I also liked the ending a lot.  To spoil it for you, Clavell runs out on Craig in another great segment as he realizes just how carried away with this Craig is.  Craig is then operating on his wife alone, trying to remove the alien from her stomach.  He kills her, injecting her with a drug that will stop her heart, because he thinks this will cause the alien to leave her body.  It does, but then the hospital staff busts the door down.  Then Craig notices it's twenty minutes later than he thought it was.  Meaning, the alien has escaped...and his wife is dead.  You see, he could have brought her back, within three minutes only though.  So the fact the aliens came, wiped his memory, and took twenty minutes of his time means that effectively he was not there to bring his wife back to life, and he is now guilty of her death.

It's a great ending because it pulls no punches, it actually kills her.  Then we get a short segment where Craig, in jail, disappears.  Did the aliens come again, or is it his imagination?  We just never know.  It's a fitting end to a great film.

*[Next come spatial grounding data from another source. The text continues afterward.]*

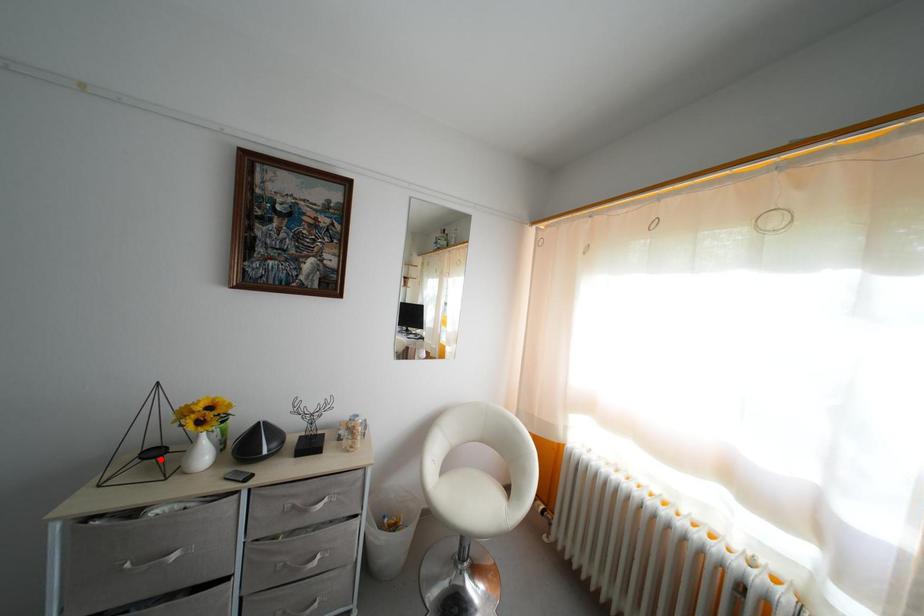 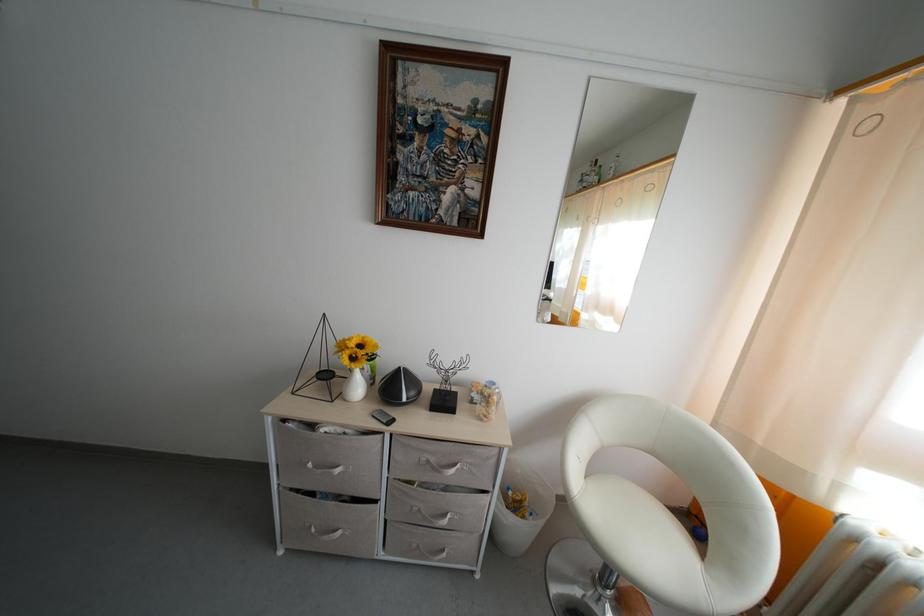 Where in the second image is the point corresponding to the highlighted location from the first image?

(332, 382) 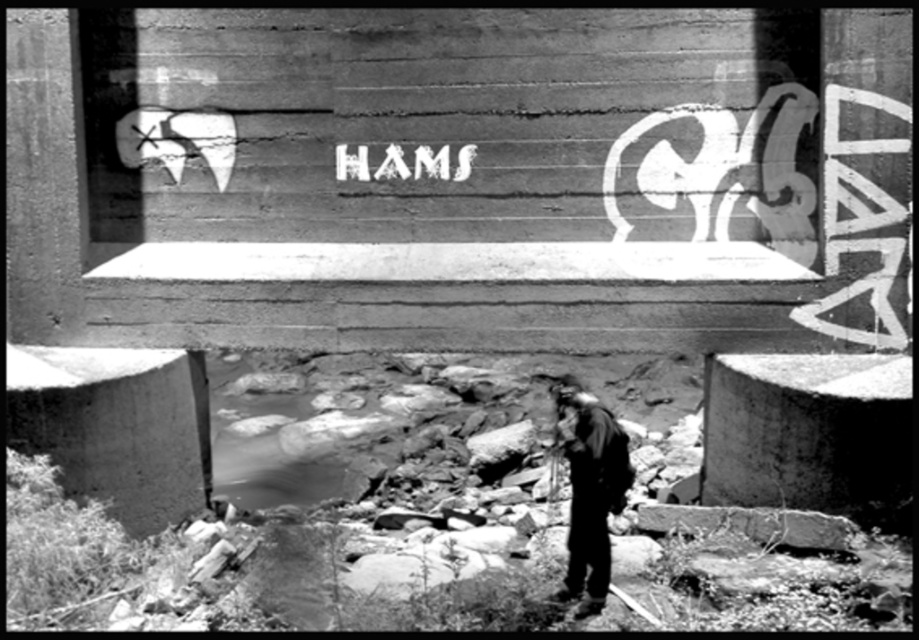 You are a photographer standing at the edge of the stream in the urban scene. You want to capture both the dark gray fabric jacket at lower center and the white matte text at center in the same frame. Given that your camera has a fixed focal length, can you adjust your position to include both objects without zooming? Explain your reasoning based on their distance apart.

The dark gray fabric jacket at lower center and the white matte text at center are 7.51 feet apart. Since the photographer can move closer or farther away from the objects to adjust the framing, as long as the camera can accommodate the 7.51 feet distance within its field of view at the current focal length, it is possible to include both in the frame without zooming. Positioning yourself appropriately to ensure both are within the shot would depend on the camera sensor and lens specifications, but the key

You are a photographer standing in the urban scene shown. You notice a dark gray fabric jacket at lower center and a white matte text at center. Which object is positioned to the right of the other?

The dark gray fabric jacket at lower center is to the right of white matte text at center.

You are a photographer standing at the center of the urban scene. You want to place a dark gray fabric jacket at lower center in your composition. Where should you position it relative to the central concrete structure?

The dark gray fabric jacket at lower center should be positioned at coordinates point (588,490) relative to the central concrete structure. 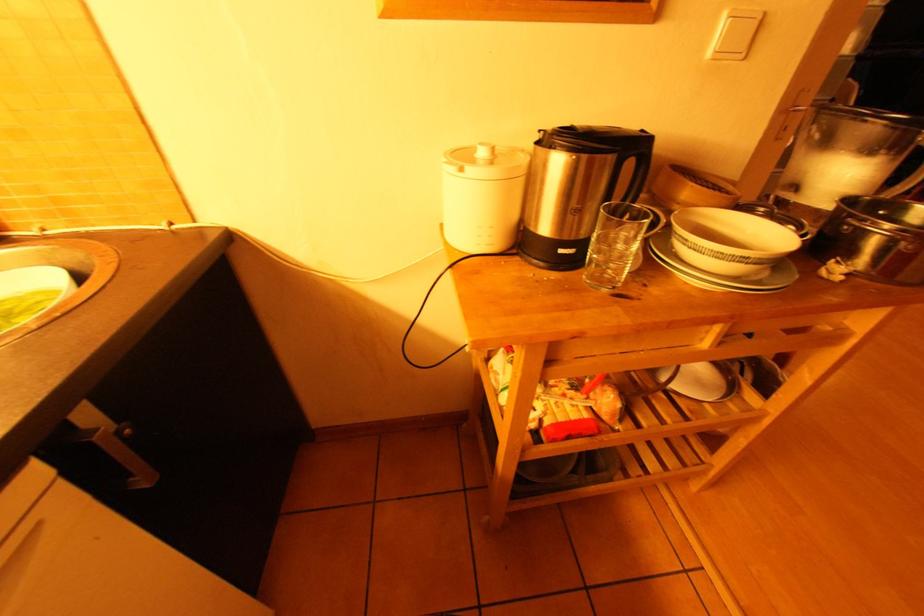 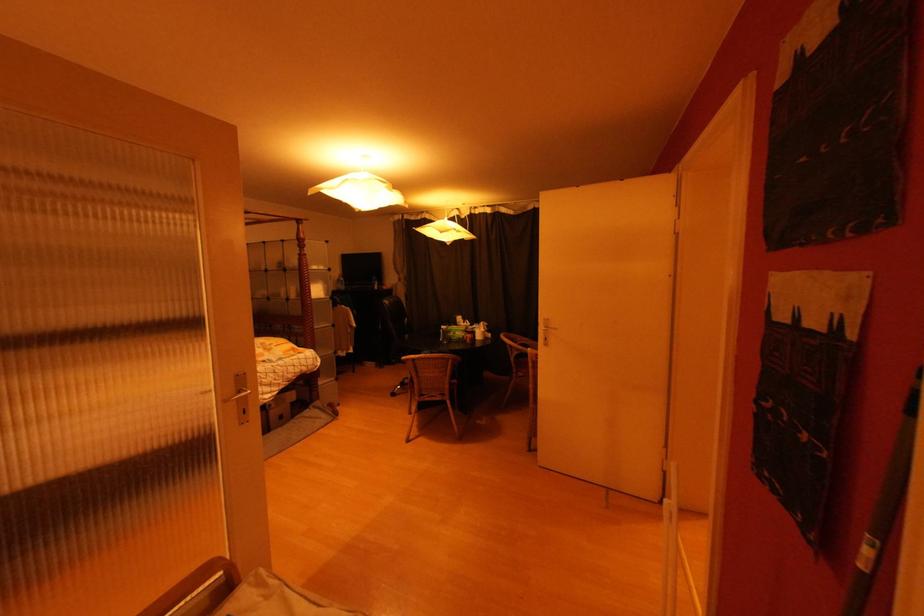 Question: The camera is either moving clockwise (left) or counter-clockwise (right) around the object. The first image is from the beginning of the video and the second image is from the end. Is the camera moving left or right when shooting the video?

Choices:
 (A) Left
 (B) Right

Answer: (A) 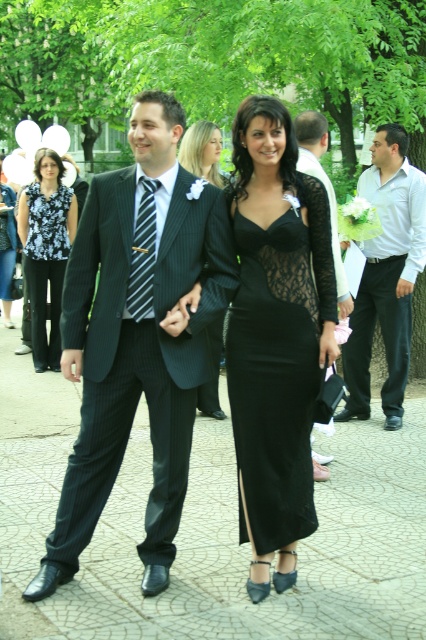 Is point (120, 205) closer to viewer compared to point (344, 294)?

That is True.

Does pinstriped suit at center have a lesser width compared to matte black suit at center?

No, pinstriped suit at center is not thinner than matte black suit at center.

Is point (192, 413) more distant than point (316, 125)?

No, (192, 413) is in front of (316, 125).

Image resolution: width=426 pixels, height=640 pixels. In order to click on pinstriped suit at center in this screenshot , I will do `click(137, 340)`.

In the scene shown: Is white shirt at center to the left of black lace dress at center from the viewer's perspective?

In fact, white shirt at center is to the right of black lace dress at center.

Can you confirm if white shirt at center is shorter than black lace dress at center?

No, white shirt at center is not shorter than black lace dress at center.

Is point (389, 173) positioned after point (215, 186)?

Yes, point (389, 173) is farther from viewer.

This screenshot has height=640, width=426. Find the location of `white shirt at center`. white shirt at center is located at coordinates (386, 275).

Does black lace dress at center have a lesser height compared to pinstriped fabric tie at center?

Indeed, black lace dress at center has a lesser height compared to pinstriped fabric tie at center.

Between black lace dress at center and pinstriped fabric tie at center, which one has more height?

With more height is pinstriped fabric tie at center.

Locate an element on the screen. The width and height of the screenshot is (426, 640). black lace dress at center is located at coordinates (201, 150).

Locate an element on the screen. Image resolution: width=426 pixels, height=640 pixels. black lace dress at center is located at coordinates (201, 150). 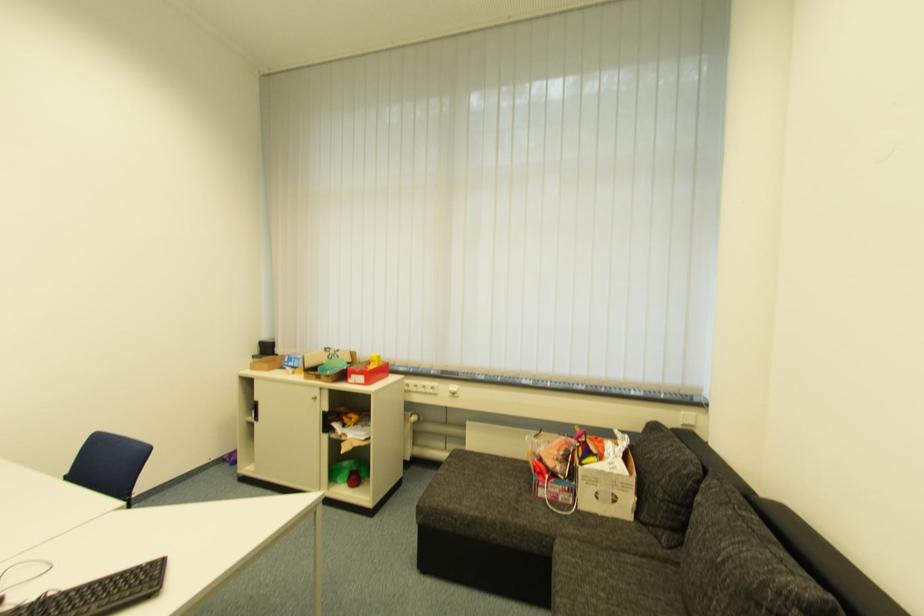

One other small bonus.  I really had to think about the nudity in this film from a different standpoint than normal.  There isn't much number one, just some shots of Sherry topless.  But it's always done with the aliens, and it's always done in connection with her helplessness and fear.  Thus it does not come off as sexual, which I think was a great achievement.  It comes off as like if you were to view a naked dead body, or when you have to get naked with a doctor.  Cold, unwanted, forced and departed.  It's the kind of thing where it's like watching a really rough rape scene in a movie.  Usually you're not aroused, instead you're kind of grimacing and wondering if you should look away.

I did not want to rate this 5 stars.  I think I should give it 4.  Writing that review made me think 5 was appropriate, but I do think I'll stick to 4. It's just not as good as From Beyond, or Re-Animator, or those other 5 star movies.  It's a little more slow paced, not as many effects, lower budget, and perhaps a bit more amateur in feel.  And given it's late 90's, it should not be "not-as-good" as mid eighties work.  But it is still a great movie, a classic, I highly recommend.